He did it to Go , he did it to chess and now he is doing it in ‘StarCraft II’ . The artificial intelligence system AlphaStar developed by DeepMind played in December a tournament against two professional players of this video game and won almost all games.
He did it in somewhat special conditions, but still managed to crush them by 5 games to 0 and there was only one occasion in which one of those players managed to overcome a new version of AlphaStar that was still in development. Things are looking bad for the professionals of ‘StarCraf II’, a game that posed an important challenge to the engineers of DeepMind and that once again has been overcome with the so-called convolution neural network.

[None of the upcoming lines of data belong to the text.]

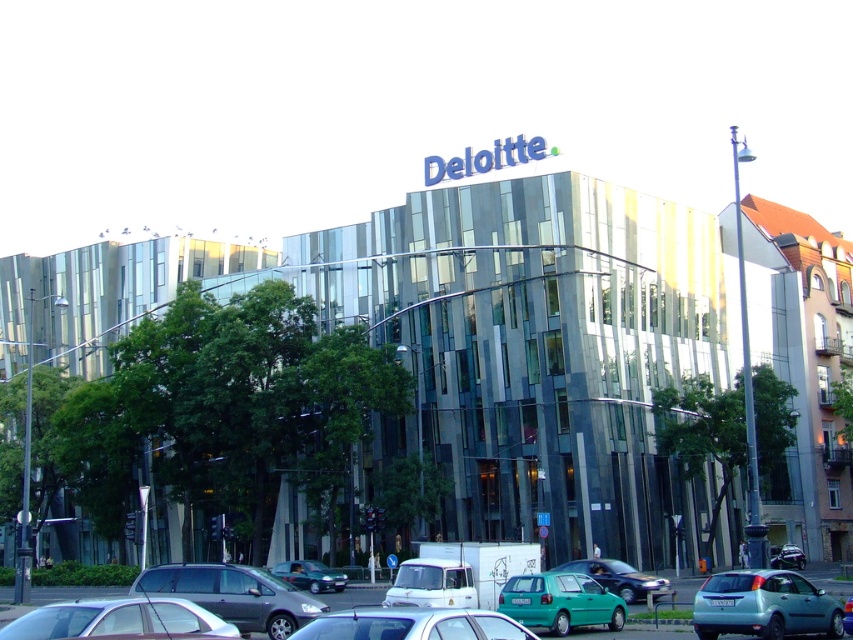 The height and width of the screenshot is (640, 853). What do you see at coordinates (763, 605) in the screenshot?
I see `light blue matte hatchback at lower center` at bounding box center [763, 605].

Who is more distant from viewer, (730, 592) or (543, 621)?

Positioned behind is point (543, 621).

Is point (836, 602) more distant than point (561, 586)?

No, (836, 602) is closer to viewer.

I want to click on light blue matte hatchback at lower center, so click(763, 605).

Can you confirm if silver metallic car at lower left is taller than teal glossy hatchback at center?

Correct, silver metallic car at lower left is much taller as teal glossy hatchback at center.

Consider the image. Does silver metallic car at lower left have a lesser height compared to teal glossy hatchback at center?

In fact, silver metallic car at lower left may be taller than teal glossy hatchback at center.

Who is more forward, (172, 600) or (554, 608)?

Positioned in front is point (172, 600).

Image resolution: width=853 pixels, height=640 pixels. What are the coordinates of `silver metallic car at lower left` in the screenshot? It's located at (119, 620).

Describe the element at coordinates (618, 577) in the screenshot. I see `metallic blue sedan at center` at that location.

Can you confirm if metallic blue sedan at center is positioned to the right of metallic silver car at center?

Incorrect, metallic blue sedan at center is not on the right side of metallic silver car at center.

Is point (614, 570) positioned behind point (775, 560)?

No, it is not.

Where is `metallic blue sedan at center`? This screenshot has height=640, width=853. metallic blue sedan at center is located at coordinates (618, 577). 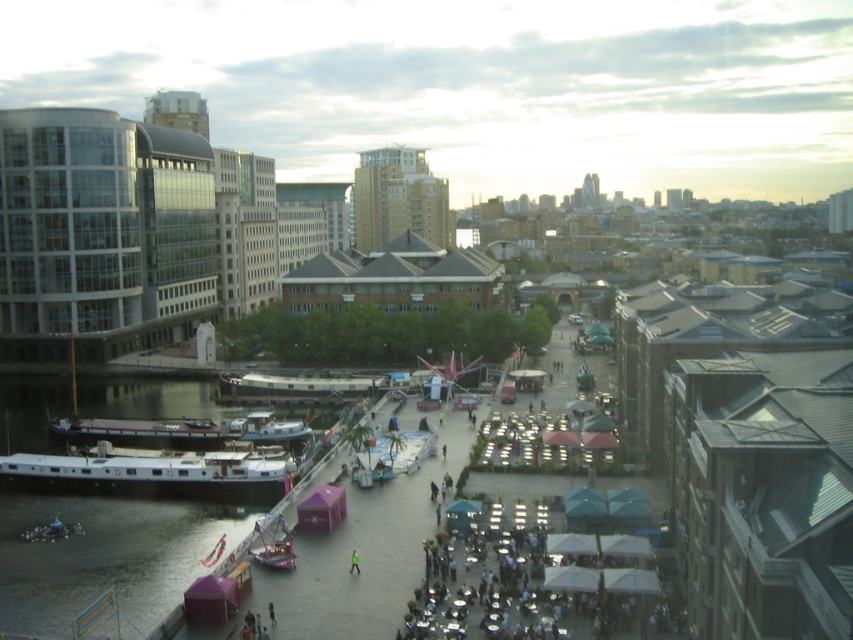 Identify the location of white glossy boat at lower left. This screenshot has height=640, width=853. (149, 474).

Between white glossy boat at lower left and white wooden boat at lower left, which one has more height?

With more height is white glossy boat at lower left.

You are a GUI agent. You are given a task and a screenshot of the screen. Output one action in this format:
    pyautogui.click(x=<x>, y=<y>)
    Task: Click on the white glossy boat at lower left
    
    Given the screenshot: What is the action you would take?
    pyautogui.click(x=149, y=474)

Between point (149, 440) and point (350, 556), which one is positioned behind?

The point (149, 440) is behind.

How much distance is there between white wooden boat at lower left and yellow reflective vest at center?

The distance of white wooden boat at lower left from yellow reflective vest at center is 41.54 meters.

Is point (155, 435) positioned in front of point (352, 552)?

No, (155, 435) is further to viewer.

What are the coordinates of `white wooden boat at lower left` in the screenshot? It's located at (178, 429).

Who is more forward, (167, 460) or (267, 545)?

Positioned in front is point (267, 545).

Is white glossy boat at lower left behind transparent glass boat at lower center?

Yes.

Between point (194, 472) and point (289, 538), which one is positioned in front?

Positioned in front is point (289, 538).

This screenshot has width=853, height=640. I want to click on white glossy boat at lower left, so click(x=149, y=474). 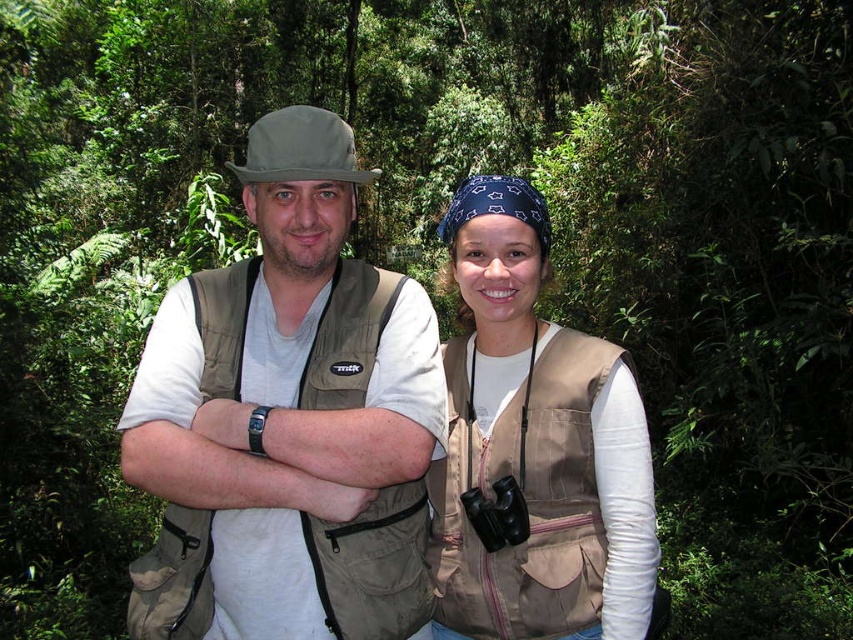 Question: Does khaki fabric hat at center lie behind tan canvas vest at center?

Choices:
 (A) no
 (B) yes

Answer: (A)

Question: Which point is closer to the camera taking this photo?

Choices:
 (A) (167, 490)
 (B) (509, 464)

Answer: (A)

Question: Observing the image, what is the correct spatial positioning of khaki fabric hat at center in reference to tan canvas vest at center?

Choices:
 (A) left
 (B) right

Answer: (A)

Question: Which point is farther to the camera?

Choices:
 (A) (517, 364)
 (B) (254, 588)

Answer: (A)

Question: Is khaki fabric hat at center smaller than tan canvas vest at center?

Choices:
 (A) yes
 (B) no

Answer: (B)

Question: Which point appears closest to the camera in this image?

Choices:
 (A) coord(447,477)
 (B) coord(274,568)

Answer: (B) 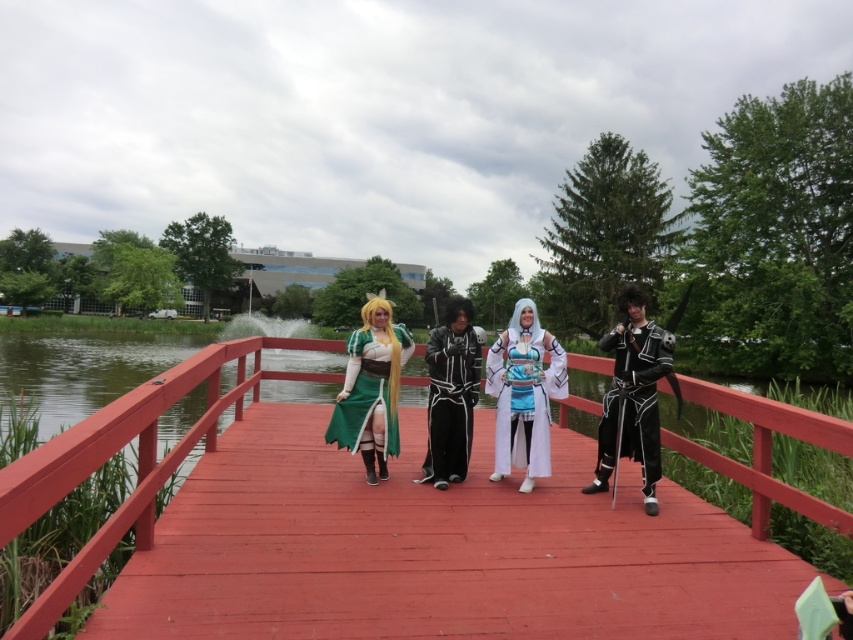 You are a photographer trying to capture the group of people on the red wooden bridge. You notice the black satin robe at center and the green satin dress at center. Which one is more to the left?

The green satin dress at center is more to the left because the black satin robe at center is positioned on the right side of it.

You are standing on the wooden bridge at center and want to hand a scroll to the person wearing the black satin robe at center. In which direction should you move to reach them?

The black satin robe at center is to the right of the wooden bridge at center, so you should move to your right to reach them.

Where is the wooden bridge at center located in the image?

The wooden bridge at center is located at point (148, 458) in the image. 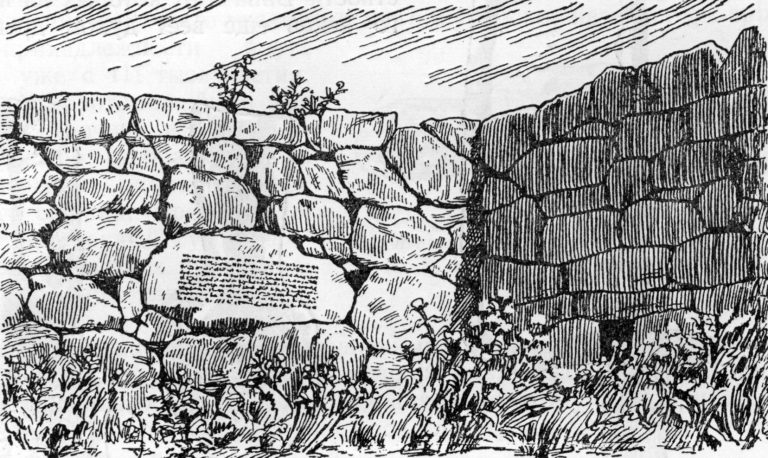 The width and height of the screenshot is (768, 458). In order to click on hole in wall in this screenshot , I will do `click(613, 344)`. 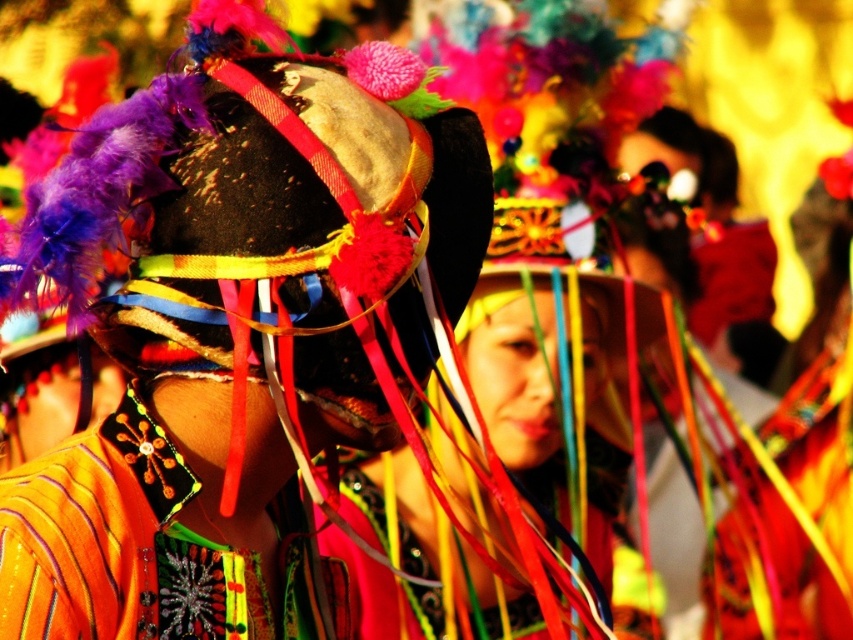 Does point (602, 321) come farther from viewer compared to point (293, 586)?

Yes, it is behind point (293, 586).

Is matte black headdress at center behind orange fabric necklace at center?

Yes, matte black headdress at center is further from the viewer.

Describe the element at coordinates (553, 369) in the screenshot. I see `matte black headdress at center` at that location.

Image resolution: width=853 pixels, height=640 pixels. Find the location of `matte black headdress at center`. matte black headdress at center is located at coordinates (553, 369).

The difficulty of this video game was that the machine does not have all the information before making the move since in Starcraft II the map is unveiled as the units move forward. Intuition and trying to guess what the opponent is doing is very important, but even so the DeepMind AI has managed to offer an exceptional level.
This video summary offers only a few repetitions of the tournament that was held in December and that confronted AlphaStar with two professional human players, Grzegorz “MaNa” Komincz and Dario “TLO” Wünsch, from Team Liquid. The human players had confidence in managing to overcome the machine , but they found five consecutive defeats.
The conditions for the meeting were something special for human professionals. TLO normally plays with the Zerg race, but had to play with Protoss, the only one of the three races with which AlphaGo currently trains. He lost the five games and it was the turn of his partner, MaNa, who did play with Protoss and therefore seemed more prepared to compete on equal terms. It did not help, because AlphaStar also defeated him by five games to zero.
In these games AlphaStar demonstrated exceptional management of their units, removing them when they were damaged and replacing them with stronger units at the front of each battle. Minimized own damages and maximized the damage of the rivals, something that went beyond the relevance of the actions per minute (APM) that can be achieved in this game, and that in fact surprisingly were superior in the case of humans . The AlphaStar elections, simply, were better .
Human players faced a single artificial intelligence system, but in reality AlphaStar made use of five different agents that had been trained with different targets, which reveals that even that variation of the specific AI engine was superior with those variations. To train them the systems previously played the so-called “AlphaStar League”, a competition in which agents played again and again for a week and “absorbed” the equivalent of 200 years of games of StarCraft II between humans .
For Komincz the result was surprising: “I was impressed to see how AlphaStar made advanced moves and different strategies in all the games, using a very human way of playing that I did not expect, I realized how my way of playing depends on forcing the opponent to make mistakes and be able to take advantage of human reactions, so this has given a new perspective to the game for me.